Treatment depends on the type of thyroid nodule. Treatment options include:
- No treatment/"watchful waiting." If the nodules are not cancerous, you and your doctor may decide that you don’t need to be treated at this time. You will see your doctor on a regular basis so he or she can watch for any changes in the nodules.
- Radioactive iodine. Your doctor may use radioactive iodine to treat hyperfunctioning thyroid nodules and goiters with several nodules. The radioactive iodine is absorbed into the thyroid gland, causing the nodules to shrink. Pregnant women and women trying to become pregnant should not have this treatment.
- Surgery. Surgery to take out the nodules is the best treatment for nodules that are cancerous, cause "obstructive symptoms" (for example, are so large that they make breathing or swallowing difficult), and are “suspicious” (they cannot be diagnosed without being taken out and examined).
What do you do when your child has a thyroid nodule?
The first step if your child has a thyroid nodule is to get an ultrasound. This will help your healthcare provider assess the quality of your child’s nodule and determine if additional workup is needed. In some cases a repeat ultrasound is needed, and in some cases a biopsy. This all depends on what it looks like on the ultrasound. Some nodules require labs to look at how the thyroid is functioning.

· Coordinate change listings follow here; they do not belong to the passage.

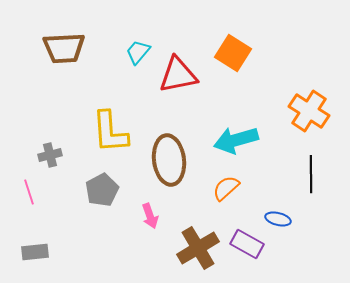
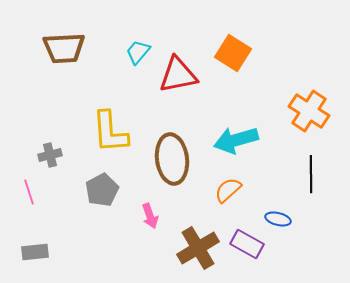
brown ellipse: moved 3 px right, 1 px up
orange semicircle: moved 2 px right, 2 px down
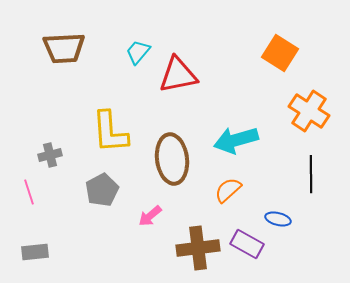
orange square: moved 47 px right
pink arrow: rotated 70 degrees clockwise
brown cross: rotated 24 degrees clockwise
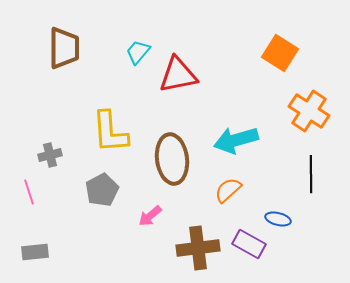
brown trapezoid: rotated 87 degrees counterclockwise
purple rectangle: moved 2 px right
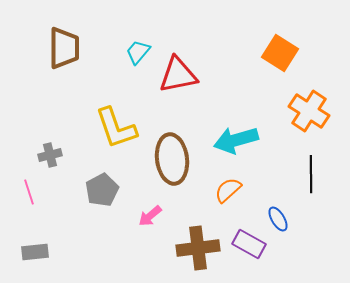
yellow L-shape: moved 6 px right, 4 px up; rotated 15 degrees counterclockwise
blue ellipse: rotated 45 degrees clockwise
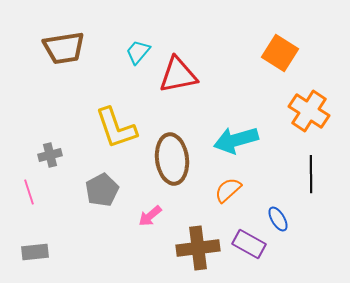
brown trapezoid: rotated 81 degrees clockwise
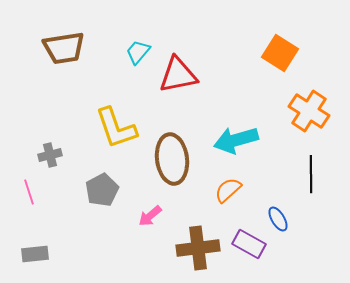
gray rectangle: moved 2 px down
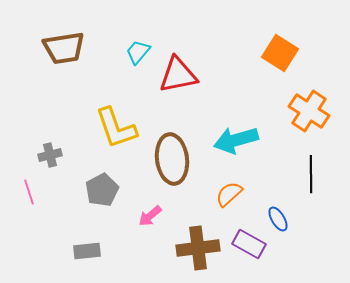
orange semicircle: moved 1 px right, 4 px down
gray rectangle: moved 52 px right, 3 px up
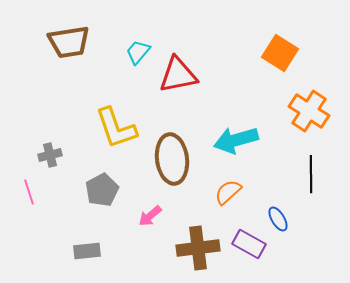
brown trapezoid: moved 5 px right, 6 px up
orange semicircle: moved 1 px left, 2 px up
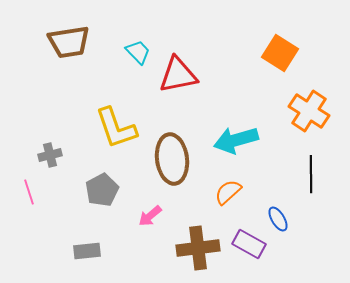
cyan trapezoid: rotated 96 degrees clockwise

What does a thyroid fine needle aspiration (FNA) or biopsy entail?
In some situations this is performed with local anesthesia in the clinic. Your child will be awake. In very young children the FNA is done in the operating room under general anesthesia. The pathologist will look at the tissue to determine what they thyroid nodule is composed of and if additional workup or surgery is needed. It often takes about one to two weeks to get the results.
What if the nodule is cancer?
In most cases, thyroid cancer is treated with surgery alone. In children, most of the time, the entire thyroid gland is removed. In some cases, lymph nodes may need to be removed as well. In other cases, radioactive iodine is needed after surgery to get rid of microscopic thyroid tissue.
What are the risks of removing the thyroid gland?
Behind your child’s thyroid gland runs the recurrent laryngeal nerves that help to move the vocal folds and the parathyroid glands which help regulate their body’s calcium levels.
Some of the major risk factors following the removal of the thyroid gland are:
- A “hoarse/breathy” voice.
- Low calcium levels.
After surgery your child will need to take a medication to supplement the thyroid function and in some cases a medication to keep calcium levels elevated.
Other risk factors include:
- A scar on the neck.
- Fluid collection under the skin.
- The need for future procedures such as removal of the lymph nodes from the neck.
What kind of follow-up will be needed if my child has a thyroidectomy and thyroid cancer?
You will see your child’s endocrinologist and head and neck surgeon one week after surgery. Expect to have labs done to assess calcium levels. Thyroid function labs will be drawn four weeks after surgery. Depending on the pathology, additional imaging may be obtained to see if radioactive iodine is needed. Some types of thyroid cancer will require regular blood work screening and scheduled ultrasounds.